All those months later, however, and nothing has happened. Hence a story in Monday's Bankok Post which bemoans the fact that there is "no relief in sight".
It appears that hatchery farmers hit by the tsunami are still struggling to rebuild, complaining of insufficient state aid, falling shrimp prices and other negative factors. In fact, Taweesub Chuayjun, owner of the Lamduan Farm shrimp hatchery farms in Khao Lak district in Phangnga and president of Andaman Shrimp Hatcheries Club, said the plight of hatchery farmers has grown progressively worse since 26 December.
In addition to the tsunami destruction, the price of shrimp has been in continuous decline because of the US anti-dumping penalties. And now they have been further set back by an EU decision to delay until early next year the announcement of which countries will receive reduced tariff rates under the GSP. These were supposed to take effect last week, and last for three years. Instead, the EU has delayed their introduction until the beginning of 2006.
However, it is not all the EU. Farmers are also fretting over a new customs bond requirement by the United States. The US Department of Commerce announced the 5.95 percent anti-dumping tariff on Thai shrimp last December. Then, on March 15, US Customs adopted the new bond rule, requiring higher bonds, amounting to full collateral for the possible punitive dumping tariff. The rule applies across the board to imports of all agriculture or aquaculture products liable to anti-dumping duties.
To comply with the rule, an importer of Thai shrimp must post a bond to the value of the previous financial year's imports multiplied by 5.95 percent, the rate of the anti-dumping duty. The bonds are valid for a year, but cannot be redeemed until after three years, creating a situation where companies need to have two or three bonds running concurrently, which few can afford. As a result, exporters are trimming orders from shrimp farms, which in turn has hurt hatcheries.
According to Mr Taweesub, his farm now sells one million shrimp fry for about £275, a significant decline from £1,200 in the recent past. Worse still, he said, because of the poor market, shrimp farms are delaying or refusing fry purchases, forcing the hatcheries farms to offer them at least four months' credit as an incentive.
"Over the last six months, we have tried our best to stand on our own feet," he said. "We have formed the Andaman Shrimp Hatcheries Club to create greater bargaining power. Despite that, we are now in a terrible plight and are all deeply depressed." According to Mr Taweesub, the hatchery farmers, most of whom do not own the land on which they operate, find it difficult to access loans to rebuild their farms.
"The [financial institutions] generally require collateral, but most of us just lease the property," he said. "Once we apply for loans at the Bank for Agriculture and Agricultural Co-operatives (BAAC), we have to form a group with at least five people for a maximum loan of £4,000 each, and act as one another's guarantor." But £4,000 will only keep the average hatchery running for three or four months, he said.
Phangnga's hatchery farmers were the hardest hit by the tsunami.

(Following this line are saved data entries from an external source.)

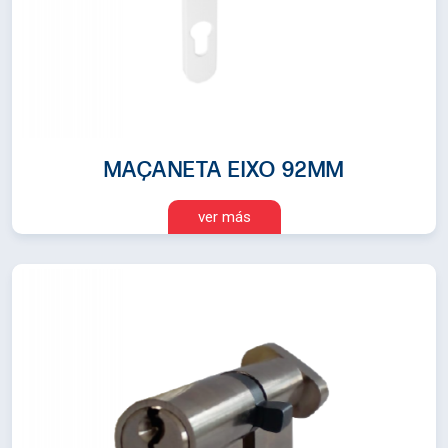
MAÇANETA EIXO 92MM
ver más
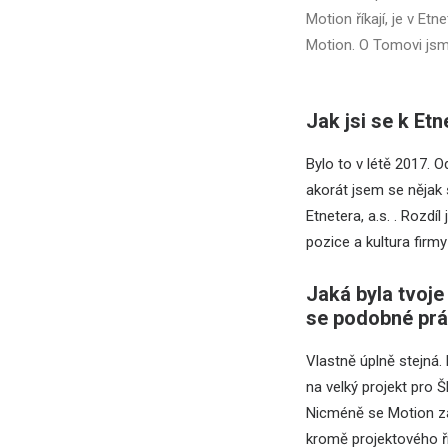
Motion říkají, je v Et
Motion. O Tomovi jsme
Jak jsi se k Etn
Bylo to v létě 2017. O
akorát jsem se nějak s
Etnetera, a.s. . Rozdí
pozice a kultura firm
Jaká byla tvoje
se podobné prác
Vlastně úplně stejná.
na velký projekt pro 
Nicméně se Motion za
kromě projektového ří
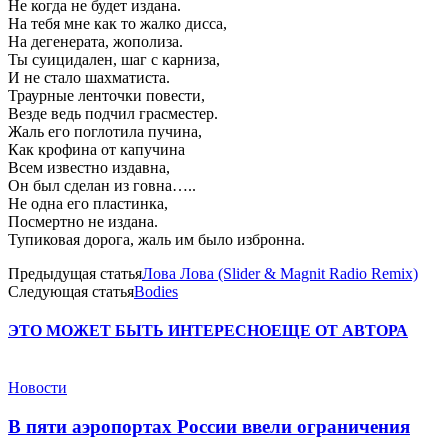
Не когда не будет издана.
На тебя мне как то жалко дисса,
На дегенерата, жополиза.
Ты суицидален, шаг с карниза,
И не стало шахматиста.
Траурные ленточки повести,
Везде ведь подчил грасместер.
Жаль его поглотила пучина,
Как крофина от капучина
Всем известно издавна,
Он был сделан из говна…..
Не одна его пластинка,
Посмертно не издана.
Тупиковая дорога, жаль им было избронна.
Предыдущая статья
Лова Лова (Slider & Magnit Radio Remix)
Следующая статья
Bodies
ЭТО МОЖЕТ БЫТЬ ИНТЕРЕСНО
ЕЩЕ ОТ АВТОРА
Новости
В пяти аэропортах России ввели ограничения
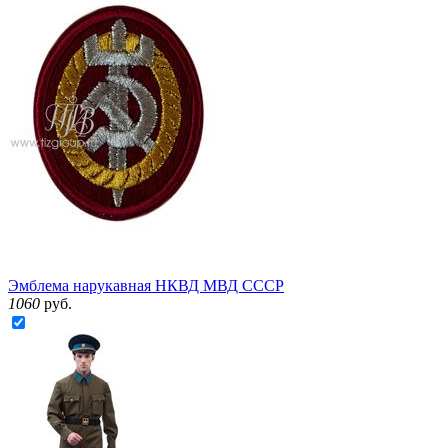
Эмблема нарукавная НКВД МВД СССР
1060
руб.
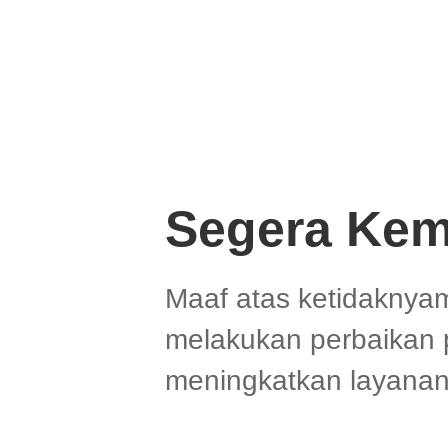
Segera Kem
Maaf atas ketidaknya
melakukan perbaikan 
meningkatkan layanan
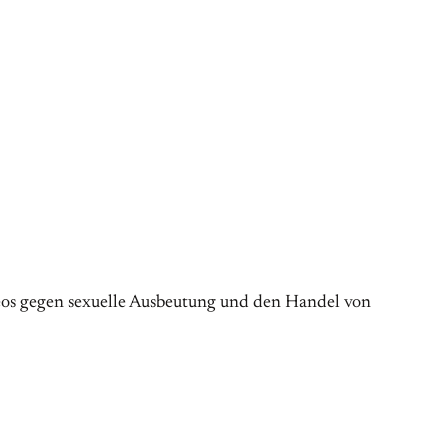
ideos gegen sexuelle Ausbeutung und den Handel von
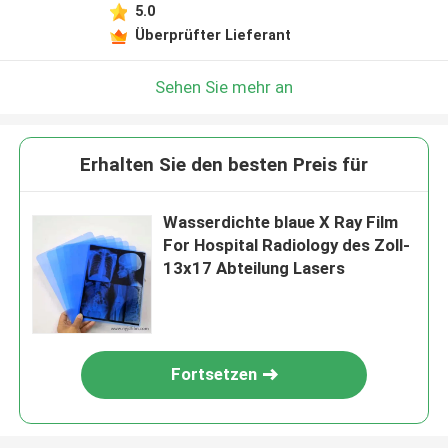
5.0
Überprüfter Lieferant
Sehen Sie mehr an
Erhalten Sie den besten Preis für
Wasserdichte blaue X Ray Film
For Hospital Radiology des Zoll-
13x17 Abteilung Lasers
Fortsetzen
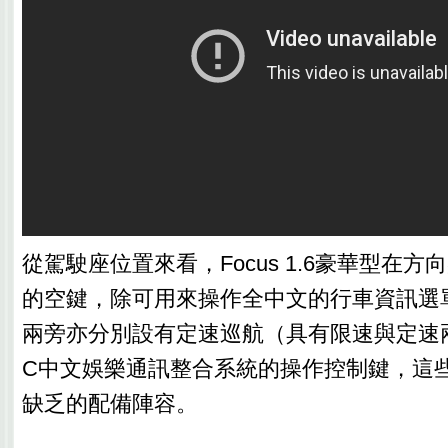
從駕駛座位置來看，Focus 1.6豪華型在
的空鍵，除可用來操作全中文的行車資訊選
兩旁亦分別設有定速巡航（具有限速與定速兩
C中文娛樂通訊整合系統的操作控制鍵，這
缺乏的配備陣容。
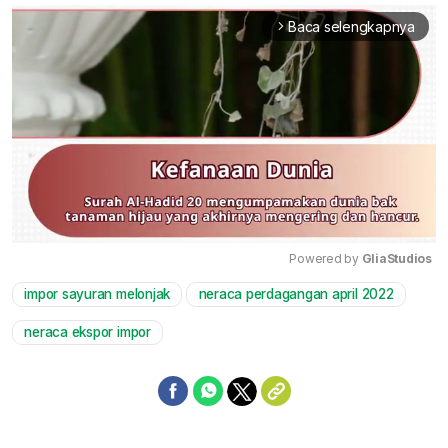
Baca selengkapnya
arrow_forward_ios
Powered by 
GliaStudios
impor sayuran melonjak
neraca perdagangan april 2022
Mute
neraca ekspor impor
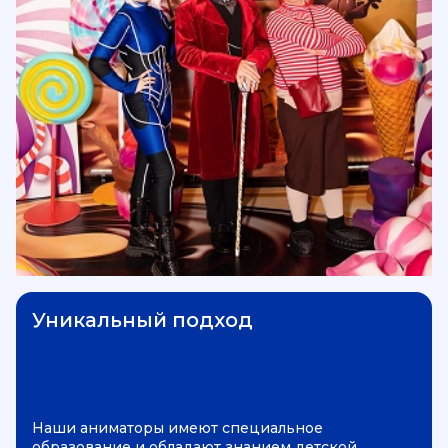
Уникальный подход
Наши аниматоры имеют специальное
образование и обладают знанием детской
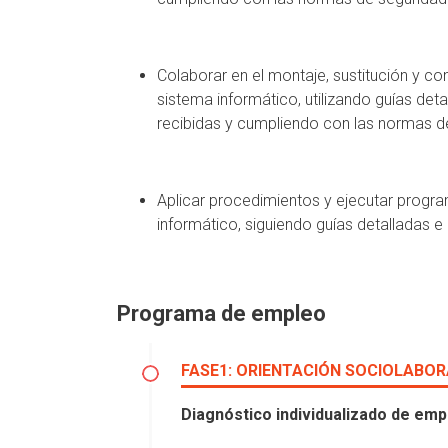
Colaborar en el montaje, sustitución y co
sistema informático, utilizando guías det
recibidas y cumpliendo con las normas de
Aplicar procedimientos y ejecutar program
informático, siguiendo guías detalladas e
Programa de empleo
FASE1: ORIENTACIÓN SOCIOLABOR
Diagnóstico individualizado de empl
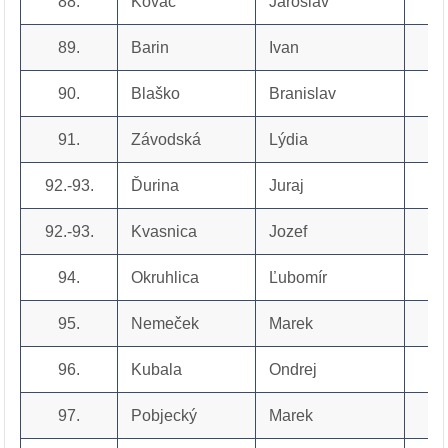
88.
Kováč
Jaroslav
89.
Barin
Ivan
90.
Blaško
Branislav
91.
Závodská
Lýdia
92.-93.
Ďurina
Juraj
92.-93.
Kvasnica
Jozef
94.
Okruhlica
Ľubomír
95.
Nemeček
Marek
96.
Kubala
Ondrej
97.
Pobjecký
Marek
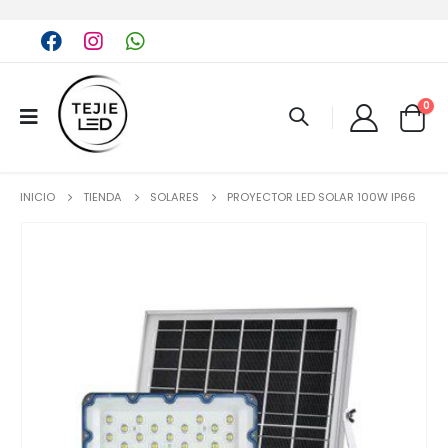
0
INICIO
TIENDA
SOLARES
PROYECTOR LED SOLAR 100W IP66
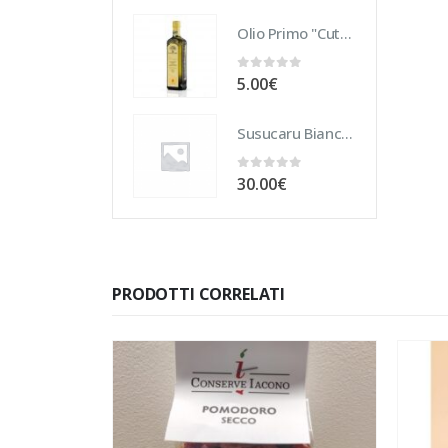
Olio Primo "Cutrera" DOP 10 cl
0
Su 5
5.00
€
Susucaru Bianco 75 cl
0
Su 5
30.00
€
PRODOTTI CORRELATI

They account for about 50 percent of the shrimp fry supply. Shrimp farmers along the Andaman also were critical of the state financial aid of just £275 per person, and called it insignificant compared with the losses the farming industry sustained. Mr Taweesub said the affected hatchery farmers appealed for more financial aid but had yet to see any help.
But hey! Doesn’t Mr Taweesub know that the caravan has moved on? The tsunami is sooo yesterday, dahlings. We're all into Africa with that lovely Mr Gandolf.